**The problem:** Only a slice of the listing below is wanted. Retype the lines from the one containing "Swedish Automaker Polestar Designs New" through the one containing "READ THE LATEST ISSUE", exactly, both ends included.

**Data provided:**
=== Begin Enclosure ===

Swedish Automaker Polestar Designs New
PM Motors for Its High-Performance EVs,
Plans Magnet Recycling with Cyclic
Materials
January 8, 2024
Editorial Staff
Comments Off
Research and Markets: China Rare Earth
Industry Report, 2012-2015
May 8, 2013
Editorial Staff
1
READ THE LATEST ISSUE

=== End Enclosure ===
=== Begin Enclosure ===

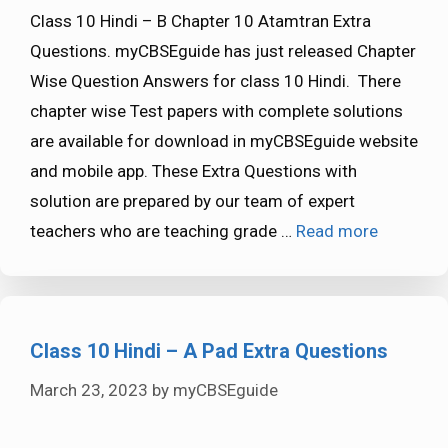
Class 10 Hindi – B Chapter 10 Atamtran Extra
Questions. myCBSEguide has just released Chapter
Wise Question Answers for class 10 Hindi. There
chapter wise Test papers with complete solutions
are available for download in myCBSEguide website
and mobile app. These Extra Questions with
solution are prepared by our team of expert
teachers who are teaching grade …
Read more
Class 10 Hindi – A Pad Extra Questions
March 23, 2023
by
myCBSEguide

=== End Enclosure ===

**Problem solution:**
Swedish Automaker Polestar Designs New
PM Motors for Its High-Performance EVs,
Plans Magnet Recycling with Cyclic
Materials
January 8, 2024
Editorial Staff
Comments Off
Research and Markets: China Rare Earth
Industry Report, 2012-2015
May 8, 2013
Editorial Staff
1
READ THE LATEST ISSUE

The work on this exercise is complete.